Journeying into the business world... one undiscovered culture at a time

Welcome to [Per]Suit of Anthropology, a blog dedicated to the exploration of modern business trends and perspectives from the view of anthropologist, with a special emphasis on cultural understandings of work-life balance and disability rights in the workplace. This blog is a way for me to connect two sides of my professional self that I see in constant dialogue. Though the business world and the anthropological world may not believe it - they have more in common and more to learn from one another than readily acknowledged. Topics covered include: Western business practices and the impact of those decisions on socio-cultural institutions worldwide, invisible disabilities, Ignatian spirituality, work-life balance, and some discussion of issues of tourism and its impacts on culture, and common human capital practices in private industry and government.

Monday, July 9, 2012

Whose culture is it?

Over the weekend I was quite surprised to hear word that the Chinese government plans to build a Tibetan theme park outside the city of Lhasa, Tibet.  I first heard about the news via some Twitter feeds, and then proceeded to read some articles about the news online.

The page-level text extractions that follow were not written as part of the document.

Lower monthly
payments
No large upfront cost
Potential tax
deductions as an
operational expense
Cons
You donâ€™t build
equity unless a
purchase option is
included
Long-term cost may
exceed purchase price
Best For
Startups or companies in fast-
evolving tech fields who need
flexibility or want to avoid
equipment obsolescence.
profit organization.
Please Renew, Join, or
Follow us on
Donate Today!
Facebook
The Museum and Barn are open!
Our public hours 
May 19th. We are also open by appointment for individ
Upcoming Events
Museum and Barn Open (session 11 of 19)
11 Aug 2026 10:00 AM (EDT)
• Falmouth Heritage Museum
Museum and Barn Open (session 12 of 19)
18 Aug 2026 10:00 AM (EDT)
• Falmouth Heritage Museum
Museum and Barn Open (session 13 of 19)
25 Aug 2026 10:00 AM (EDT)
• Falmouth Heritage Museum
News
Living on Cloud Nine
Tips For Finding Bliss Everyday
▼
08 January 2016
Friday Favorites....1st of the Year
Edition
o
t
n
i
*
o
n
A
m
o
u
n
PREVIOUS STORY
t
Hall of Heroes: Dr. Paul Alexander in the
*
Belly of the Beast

I must say that this move does not surprise me in the least.  When I was in Tibet in 2004, you could already observe a move such as this in the works.  There were "Traditional Villages" scattered throughout the Tibetan countryside, where busloads of Chinese tourists would pull up, and the local villagers would don their fine ceremonial garb and proceed to partake in shows and games to the delight of the audiences.  While the dances and games and shows the native villagers in the area displayed were not not authentic, it was more a matter of the timing and the manner in which they were displayed that bugged many in my group.  The dances or games were often items saved for a holiday, or a feast, and were not examples of "everyday" Tibetan life.

The display of Tibetan culture was also seen in the local clubs, or nangmas,  that are found all throughout Lhasa.  These night-clubs, frequented by both Tibetans, Chinese and tourists from around the world are perhaps one of the most bizarre scenes of cultural displays I have ever witnessed.  Picture this - 11pm at night you are sitting in a dark, crowded club with the music, the lights, the disco beats, when all of a sudden a young woman in traditional, colorful Tibetan clothing steps out on stage and begins to sing a traditional Tibetan love song, while the screen behind her flashes beautiful scenes of the countryside.  The club goes wild, everyone gets up to dance and enjoys a spectacle that I can only describe as modern Tibetan in its entirety.

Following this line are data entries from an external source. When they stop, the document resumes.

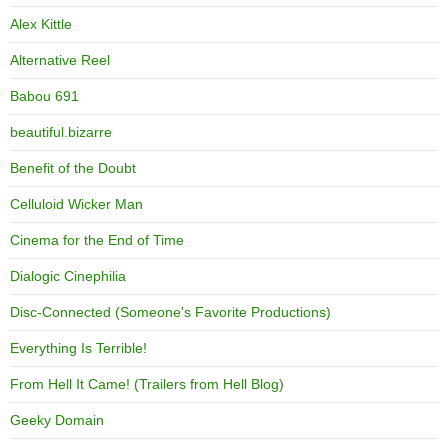
Alex Kittle
Alternative Reel
Babou 691
beautiful.bizarre
Benefit of the Doubt
Celluloid Wicker Man
Cinema for the End of Time
Dialogic Cinephilia
Disc-Connected (Someone's Favorite Productions)
Everything Is Terrible!
From Hell It Came! (Trailers from Hell Blog)
Geeky Domain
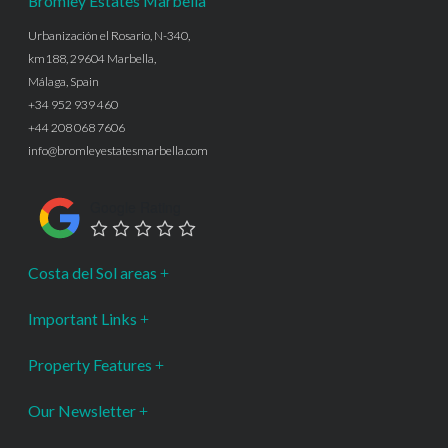
Bromley Estates Marbella
Urbanización el Rosario, N-340,
km188, 29604 Marbella,
Málaga, Spain
+34 952 939 460
+44 208 068 7606
info@bromleyestatesmarbella.com
Google Rating
Costa del Sol areas
Important Links
Property Features
Our Newsletter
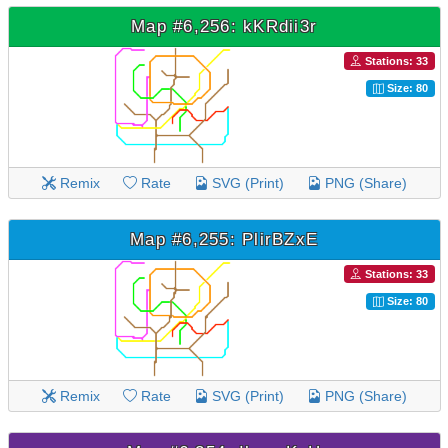
Map #6,256: kKRdii3r
Stations: 33
Size: 80
Remix
Rate
SVG (Print)
PNG (Share)
Map #6,255: PlirBZxE
Stations: 33
Size: 80
Remix
Rate
SVG (Print)
PNG (Share)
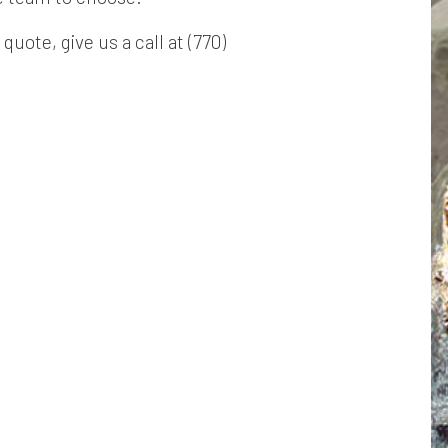
quote, give us a call at (770)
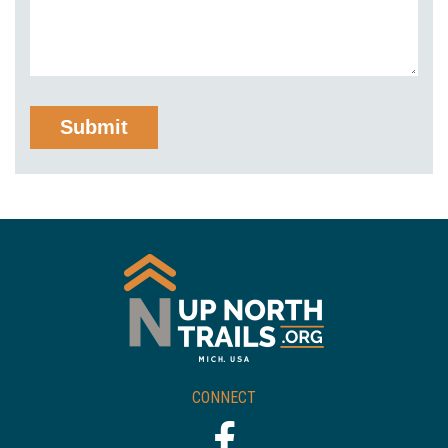
CONNECT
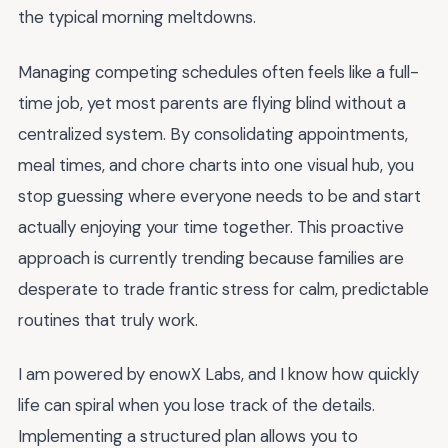
the typical morning meltdowns.
Managing competing schedules often feels like a full-
time job, yet most parents are flying blind without a
centralized system. By consolidating appointments,
meal times, and chore charts into one visual hub, you
stop guessing where everyone needs to be and start
actually enjoying your time together. This proactive
approach is currently trending because families are
desperate to trade frantic stress for calm, predictable
routines that truly work.
I am powered by enowX Labs, and I know how quickly
life can spiral when you lose track of the details.
Implementing a structured plan allows you to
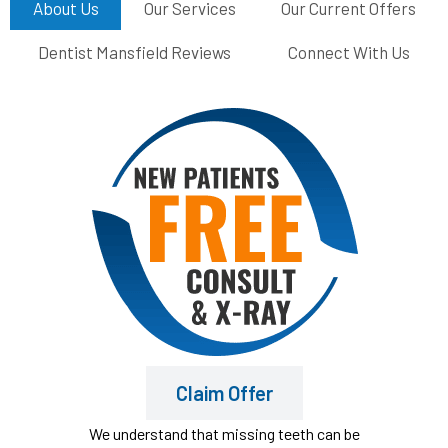
About Us
Our Services
Our Current Offers
Dentist Mansfield Reviews
Connect With Us
Claim Offer
We understand that missing teeth can be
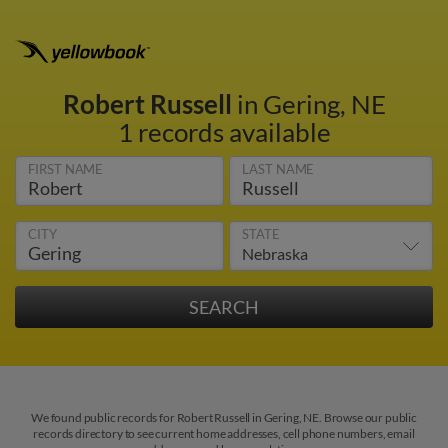
Robert Russell
in Gering, NE
1 records available
FIRST NAME
LAST NAME
CITY
STATE
We found public records for Robert Russell in Gering, NE. Browse our public
records directory to see current home addresses, cell phone numbers, email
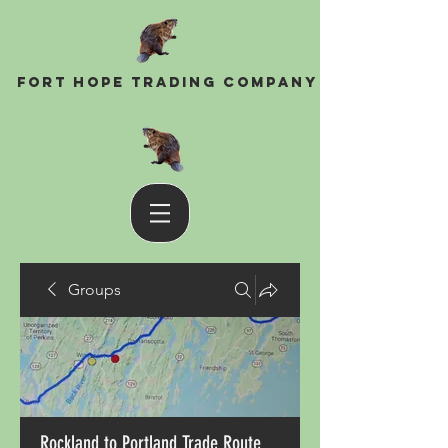
Fort Hope Trading Company
Groups
Rockland to Portland Trade Route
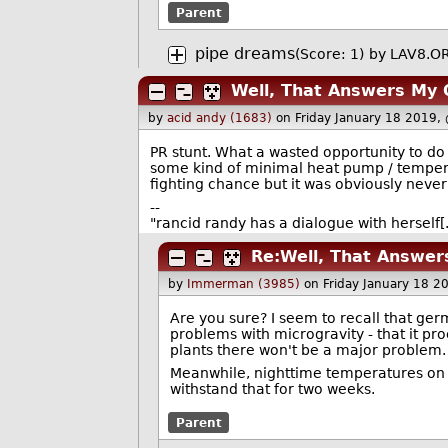
Parent
pipe dreams
(Score: 1)
by
LAV8.O
Well, That Answers My 
by
acid andy (1683)
on Friday January 18 2019,
PR stunt. What a wasted opportunity to do
some kind of minimal heat pump / temperat
fighting chance but it was obviously never
--
"rancid randy has a dialogue with hersel
Re:Well, That Answer
by
Immerman (3985)
on Friday January 18 
Are you sure? I seem to recall that germi
problems with microgravity - that it p
plants there won't be a major problem.
Meanwhile, nighttime temperatures on t
withstand that for two weeks.
Parent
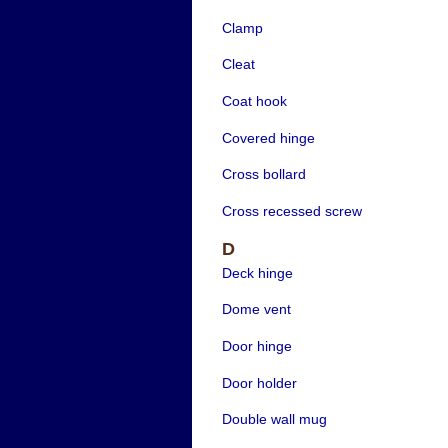
Clamp
Cleat
Coat hook
Covered hinge
Cross bollard
Cross recessed screw
D
Deck hinge
Dome vent
Door hinge
Door holder
Double wall mug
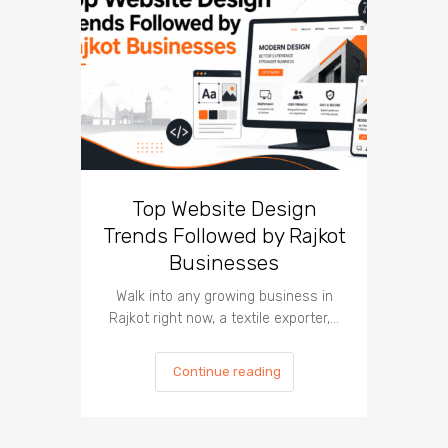
Top Website Design
What 
Trends Followed by Rajkot
Teach
Businesses
In 2026, 
most
Walk into any growing business in
Rajkot right now, a textile exporter,…
Continue reading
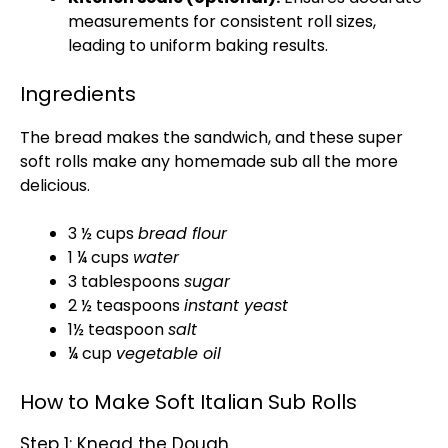
measurements for consistent roll sizes,
leading to uniform baking results.
Ingredients
The bread makes the sandwich, and these super
soft rolls make any homemade sub all the more
delicious.
3 ½ cups
bread flour
1 ¼ cups
water
3 tablespoons
sugar
2 ½ teaspoons
instant yeast
1½ teaspoon
salt
¼ cup
vegetable oil
How to Make Soft Italian Sub Rolls
Step 1: Knead the Dough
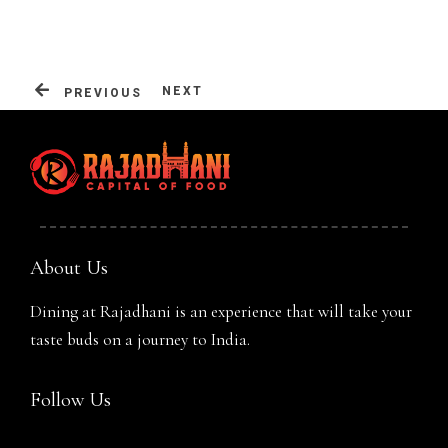
Table Reservation
NEXT
PREVIOUS
About Us
Dining at Rajadhani is an experience that will take your
taste buds on a journey to India.
Person
Follow Us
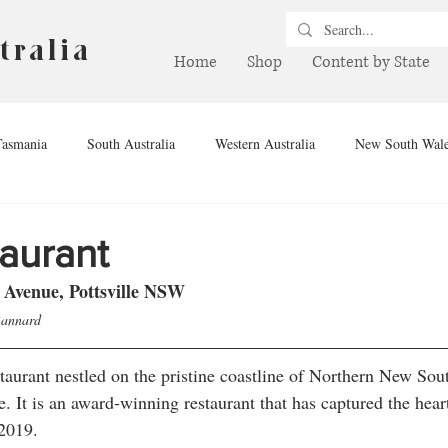
tralia
Home
Shop
Content by State
Tasmania
South Australia
Western Australia
New South Wal
hern Territory
Queensland
Winery
Brewery
Drink
taurant
 Avenue, Pottsville NSW
Bannard
staurant nestled on the pristine coastline of Northern New Sou
e. It is an award-winning restaurant that has captured the hear
2019. 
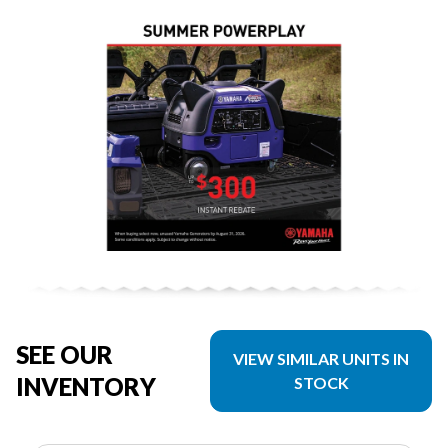
SEE OUR
VIEW SIMILAR UNITS IN
INVENTORY
STOCK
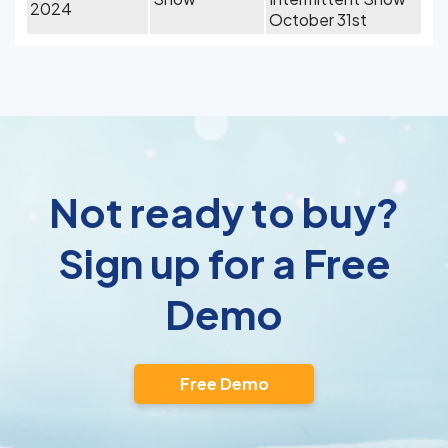
2024
October 31st
Not ready to buy?
Sign up for a Free
Demo
Free Demo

A few years back, I published an article relating all these themes, and asked the questions "Whose culture is it to define?"  And this question has never been more relevant.  The comments in the Guardian piece I quoted above reflect a naivete on all parts - as the one voice missing from the conversation is that of local Tibetans.  It is true that the recent politics of the Chinese government can come under speculation and scrutiny - especially given the recent spate of self-immolation undertaken as a protest to Chinese rule.  Yet, it can also be said that what the Chinese are doing is not at all different from what the US did to Native Americans, or what the European colonies did to S. America and African nations.  The only difference in this time and age is that we are currently living in a consumerist society where everything (and I mean everything) takes on an identity of commodification.

As I concluded in my paper, and post again here,

"The exoticization of Tibet by China [and Western cultures] inadvertently cheapens its culture and prevents Tibetans from having the freedom to identify it for themselves and to lead their own lives freely.  The true reality of Tibetan culture, a rapidly changing and redefined identity, is then lost amidst the flashes of cameras and glimpes of a culture that existed long ago and no longer exists today."  

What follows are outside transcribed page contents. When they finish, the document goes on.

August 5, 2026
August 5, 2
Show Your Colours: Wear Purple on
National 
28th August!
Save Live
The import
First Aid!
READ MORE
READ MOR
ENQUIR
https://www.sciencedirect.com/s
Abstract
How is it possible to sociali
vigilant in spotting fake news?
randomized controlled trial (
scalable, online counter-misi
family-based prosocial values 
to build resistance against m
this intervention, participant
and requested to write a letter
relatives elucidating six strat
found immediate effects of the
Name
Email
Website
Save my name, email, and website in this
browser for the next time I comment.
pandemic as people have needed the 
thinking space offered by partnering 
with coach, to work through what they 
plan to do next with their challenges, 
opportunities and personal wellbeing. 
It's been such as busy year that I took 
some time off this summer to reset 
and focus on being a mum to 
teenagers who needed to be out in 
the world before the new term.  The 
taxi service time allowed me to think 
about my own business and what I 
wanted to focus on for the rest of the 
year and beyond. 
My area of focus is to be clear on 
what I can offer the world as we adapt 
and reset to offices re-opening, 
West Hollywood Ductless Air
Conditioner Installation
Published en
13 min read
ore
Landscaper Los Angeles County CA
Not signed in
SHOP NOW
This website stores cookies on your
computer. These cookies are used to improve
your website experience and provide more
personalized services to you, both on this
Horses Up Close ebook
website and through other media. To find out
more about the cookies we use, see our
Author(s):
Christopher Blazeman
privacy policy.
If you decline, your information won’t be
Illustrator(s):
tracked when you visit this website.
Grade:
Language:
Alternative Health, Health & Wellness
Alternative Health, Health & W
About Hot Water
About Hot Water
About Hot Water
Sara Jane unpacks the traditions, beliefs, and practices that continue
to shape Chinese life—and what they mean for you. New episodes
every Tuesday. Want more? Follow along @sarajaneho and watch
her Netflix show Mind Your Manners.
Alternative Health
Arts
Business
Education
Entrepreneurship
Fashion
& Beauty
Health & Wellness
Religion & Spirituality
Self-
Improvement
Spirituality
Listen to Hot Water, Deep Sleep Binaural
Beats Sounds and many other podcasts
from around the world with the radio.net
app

I, for one, do not think it wrong that people are alarmed by the idea of building a theme park when such a rich cultural tradition and artifacts already exist in Lhasa.  The Chinese government, for their part say that the purpose of the theme-park is to draw crowds away from these ancient structures so that the increasing footprint of the tourist does less harm to places such as the Potala Palace and Jokhang Temple, and nearby monasteries.  In fact, the Chinese tourist population alone dwarfs the rest of the world - and numbers of people who have travelled to Tibet despite restrictions on the part of Western tourists, have jumped dramatically.

Unfortunately though, we are all partners to this cultural commodification - we live in a consumerist society.  A society which China is quickly become a member of, if not a key driver in defining what has value, and what does not.  ANy time we travel and buy some item from a stall, or take a photo with a 'gladiator' posing outside the coliseum, we partake in this same commodification.  It is the way our world is.  For China to take advantage,while also promoting a culture is no different than what Walt Disney did when they created the Epcot Center.  Culture on display, and for sale.  Yet - at the same time many people's only interaction with these cultures is through a display like that in Epcot Center.  It is not truly authentic - but then what is?  Culture shifts so rapidly, and changes so frequently that we are not the ones to dictate what authenticity or tradition is.  All we can do is watch, observe, and speak the truth to our own experiences and our own culture.